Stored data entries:
§ §

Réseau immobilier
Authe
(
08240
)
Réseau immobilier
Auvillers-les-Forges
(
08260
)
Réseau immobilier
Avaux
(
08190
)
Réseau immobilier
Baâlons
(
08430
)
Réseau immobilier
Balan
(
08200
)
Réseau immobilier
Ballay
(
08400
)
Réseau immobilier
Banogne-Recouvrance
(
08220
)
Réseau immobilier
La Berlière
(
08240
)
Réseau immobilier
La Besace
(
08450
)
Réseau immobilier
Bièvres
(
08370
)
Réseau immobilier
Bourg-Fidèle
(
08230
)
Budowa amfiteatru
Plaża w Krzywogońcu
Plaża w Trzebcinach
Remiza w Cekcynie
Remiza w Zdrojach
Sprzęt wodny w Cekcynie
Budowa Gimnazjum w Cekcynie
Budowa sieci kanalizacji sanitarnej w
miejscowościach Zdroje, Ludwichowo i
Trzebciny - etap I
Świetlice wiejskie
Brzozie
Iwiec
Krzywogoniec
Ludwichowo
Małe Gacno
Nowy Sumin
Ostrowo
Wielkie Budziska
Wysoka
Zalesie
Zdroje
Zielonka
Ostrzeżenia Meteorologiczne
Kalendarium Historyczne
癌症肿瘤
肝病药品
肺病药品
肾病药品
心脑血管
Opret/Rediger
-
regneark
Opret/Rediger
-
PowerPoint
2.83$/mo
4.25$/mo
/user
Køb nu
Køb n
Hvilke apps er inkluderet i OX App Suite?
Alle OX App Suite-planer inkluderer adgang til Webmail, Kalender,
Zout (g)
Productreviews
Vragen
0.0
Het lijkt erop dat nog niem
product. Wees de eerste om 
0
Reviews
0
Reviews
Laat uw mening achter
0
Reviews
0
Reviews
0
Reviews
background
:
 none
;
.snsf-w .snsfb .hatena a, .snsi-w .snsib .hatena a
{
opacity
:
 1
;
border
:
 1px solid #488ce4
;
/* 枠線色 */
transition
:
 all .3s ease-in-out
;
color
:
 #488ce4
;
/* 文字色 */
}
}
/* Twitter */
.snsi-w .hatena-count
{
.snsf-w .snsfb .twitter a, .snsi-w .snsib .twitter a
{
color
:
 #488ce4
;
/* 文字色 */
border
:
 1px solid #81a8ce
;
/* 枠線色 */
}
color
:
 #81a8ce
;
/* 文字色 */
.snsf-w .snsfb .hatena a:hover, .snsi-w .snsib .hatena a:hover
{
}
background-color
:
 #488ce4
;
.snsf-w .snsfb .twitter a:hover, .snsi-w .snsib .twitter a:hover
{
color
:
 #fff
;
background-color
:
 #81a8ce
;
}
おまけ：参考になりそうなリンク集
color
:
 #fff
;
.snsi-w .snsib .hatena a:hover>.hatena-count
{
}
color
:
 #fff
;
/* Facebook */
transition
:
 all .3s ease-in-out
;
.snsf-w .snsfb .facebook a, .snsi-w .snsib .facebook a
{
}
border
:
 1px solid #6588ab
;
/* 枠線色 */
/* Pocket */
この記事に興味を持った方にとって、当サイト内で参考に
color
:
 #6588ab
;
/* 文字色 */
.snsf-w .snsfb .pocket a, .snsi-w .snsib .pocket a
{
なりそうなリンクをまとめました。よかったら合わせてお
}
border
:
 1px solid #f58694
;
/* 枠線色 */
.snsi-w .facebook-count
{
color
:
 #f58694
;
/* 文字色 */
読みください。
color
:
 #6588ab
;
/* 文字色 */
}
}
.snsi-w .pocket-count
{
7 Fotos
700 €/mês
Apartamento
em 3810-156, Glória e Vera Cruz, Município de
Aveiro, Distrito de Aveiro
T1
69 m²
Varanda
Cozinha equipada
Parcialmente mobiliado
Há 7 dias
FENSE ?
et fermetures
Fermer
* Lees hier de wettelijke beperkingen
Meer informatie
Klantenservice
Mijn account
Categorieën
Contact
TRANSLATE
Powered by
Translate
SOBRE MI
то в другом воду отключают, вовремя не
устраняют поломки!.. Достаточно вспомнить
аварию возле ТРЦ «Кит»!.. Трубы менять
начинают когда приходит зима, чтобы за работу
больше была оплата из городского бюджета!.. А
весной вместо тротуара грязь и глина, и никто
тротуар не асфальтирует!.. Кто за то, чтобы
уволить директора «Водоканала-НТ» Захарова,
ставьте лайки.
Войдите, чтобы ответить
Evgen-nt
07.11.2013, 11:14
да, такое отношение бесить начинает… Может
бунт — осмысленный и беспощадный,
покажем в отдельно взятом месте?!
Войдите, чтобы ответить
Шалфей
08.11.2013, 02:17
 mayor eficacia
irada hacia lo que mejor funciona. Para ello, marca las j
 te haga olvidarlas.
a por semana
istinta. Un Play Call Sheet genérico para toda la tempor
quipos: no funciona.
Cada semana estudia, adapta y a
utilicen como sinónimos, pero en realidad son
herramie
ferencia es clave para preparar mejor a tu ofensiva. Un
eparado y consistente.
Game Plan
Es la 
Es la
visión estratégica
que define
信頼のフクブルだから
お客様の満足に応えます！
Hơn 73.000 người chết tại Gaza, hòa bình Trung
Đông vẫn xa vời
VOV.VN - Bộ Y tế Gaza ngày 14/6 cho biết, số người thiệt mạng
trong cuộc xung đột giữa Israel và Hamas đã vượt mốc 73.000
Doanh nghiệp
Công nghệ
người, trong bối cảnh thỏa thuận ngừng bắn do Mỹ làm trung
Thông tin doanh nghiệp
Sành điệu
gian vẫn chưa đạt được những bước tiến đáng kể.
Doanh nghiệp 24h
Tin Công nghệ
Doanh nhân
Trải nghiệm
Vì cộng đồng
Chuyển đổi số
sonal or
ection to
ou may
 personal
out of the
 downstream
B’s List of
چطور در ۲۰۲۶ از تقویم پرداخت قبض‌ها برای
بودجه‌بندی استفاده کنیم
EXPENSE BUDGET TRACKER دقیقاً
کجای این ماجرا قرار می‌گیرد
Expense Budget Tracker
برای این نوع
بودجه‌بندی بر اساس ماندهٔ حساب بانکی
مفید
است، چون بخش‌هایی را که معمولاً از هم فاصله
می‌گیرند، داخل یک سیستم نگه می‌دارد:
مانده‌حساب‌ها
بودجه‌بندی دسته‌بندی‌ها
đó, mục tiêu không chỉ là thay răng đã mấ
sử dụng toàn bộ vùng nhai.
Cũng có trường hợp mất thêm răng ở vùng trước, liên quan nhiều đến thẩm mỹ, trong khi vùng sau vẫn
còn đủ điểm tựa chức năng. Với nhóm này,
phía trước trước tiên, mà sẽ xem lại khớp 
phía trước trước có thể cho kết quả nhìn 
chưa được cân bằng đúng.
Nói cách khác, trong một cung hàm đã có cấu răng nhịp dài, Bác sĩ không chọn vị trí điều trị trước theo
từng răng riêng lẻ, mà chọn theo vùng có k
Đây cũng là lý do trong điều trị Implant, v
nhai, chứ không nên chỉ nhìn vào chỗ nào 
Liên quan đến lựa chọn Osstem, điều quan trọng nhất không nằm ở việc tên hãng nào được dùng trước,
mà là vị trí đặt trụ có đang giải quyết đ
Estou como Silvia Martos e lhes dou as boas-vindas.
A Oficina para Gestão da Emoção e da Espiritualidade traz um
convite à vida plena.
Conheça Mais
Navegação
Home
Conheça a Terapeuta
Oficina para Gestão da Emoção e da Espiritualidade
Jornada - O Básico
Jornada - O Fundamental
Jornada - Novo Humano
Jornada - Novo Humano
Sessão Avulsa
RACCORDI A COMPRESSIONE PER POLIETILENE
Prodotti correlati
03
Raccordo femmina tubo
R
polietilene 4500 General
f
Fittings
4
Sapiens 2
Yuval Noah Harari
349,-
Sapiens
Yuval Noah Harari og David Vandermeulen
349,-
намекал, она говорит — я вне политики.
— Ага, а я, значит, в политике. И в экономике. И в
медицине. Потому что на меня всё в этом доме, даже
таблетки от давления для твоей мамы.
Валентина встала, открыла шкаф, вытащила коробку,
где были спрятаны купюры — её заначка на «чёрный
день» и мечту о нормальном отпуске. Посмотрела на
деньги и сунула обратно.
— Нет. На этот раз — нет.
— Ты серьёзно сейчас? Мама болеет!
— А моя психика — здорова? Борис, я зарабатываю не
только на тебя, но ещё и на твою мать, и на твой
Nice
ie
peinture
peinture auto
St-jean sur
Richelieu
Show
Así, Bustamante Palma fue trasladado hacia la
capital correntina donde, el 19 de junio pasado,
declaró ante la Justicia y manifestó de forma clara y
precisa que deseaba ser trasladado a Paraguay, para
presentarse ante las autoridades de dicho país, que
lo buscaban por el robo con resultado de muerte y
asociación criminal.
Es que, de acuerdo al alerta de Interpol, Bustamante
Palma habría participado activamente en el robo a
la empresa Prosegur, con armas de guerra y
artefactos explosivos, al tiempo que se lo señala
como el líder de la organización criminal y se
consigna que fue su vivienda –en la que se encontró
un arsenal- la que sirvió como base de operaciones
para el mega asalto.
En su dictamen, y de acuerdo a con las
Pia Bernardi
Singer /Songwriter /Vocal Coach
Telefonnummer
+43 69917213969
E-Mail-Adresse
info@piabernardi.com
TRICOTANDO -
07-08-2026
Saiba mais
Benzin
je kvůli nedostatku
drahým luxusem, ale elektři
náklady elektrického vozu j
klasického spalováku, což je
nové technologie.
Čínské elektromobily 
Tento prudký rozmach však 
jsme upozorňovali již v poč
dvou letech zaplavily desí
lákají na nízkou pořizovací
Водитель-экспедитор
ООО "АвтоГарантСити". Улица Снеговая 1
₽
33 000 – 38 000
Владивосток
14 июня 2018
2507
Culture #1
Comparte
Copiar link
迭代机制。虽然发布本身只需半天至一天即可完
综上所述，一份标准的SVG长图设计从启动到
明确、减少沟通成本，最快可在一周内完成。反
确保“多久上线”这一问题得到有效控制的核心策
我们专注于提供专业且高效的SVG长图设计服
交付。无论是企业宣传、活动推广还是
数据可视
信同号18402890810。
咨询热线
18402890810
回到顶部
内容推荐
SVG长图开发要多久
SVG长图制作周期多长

§ §

Description of the task: Scan the data for lines containing "Harari" and copy all of them.

Task solution:
Yuval Noah Harari
Yuval Noah Harari og David Vandermeulen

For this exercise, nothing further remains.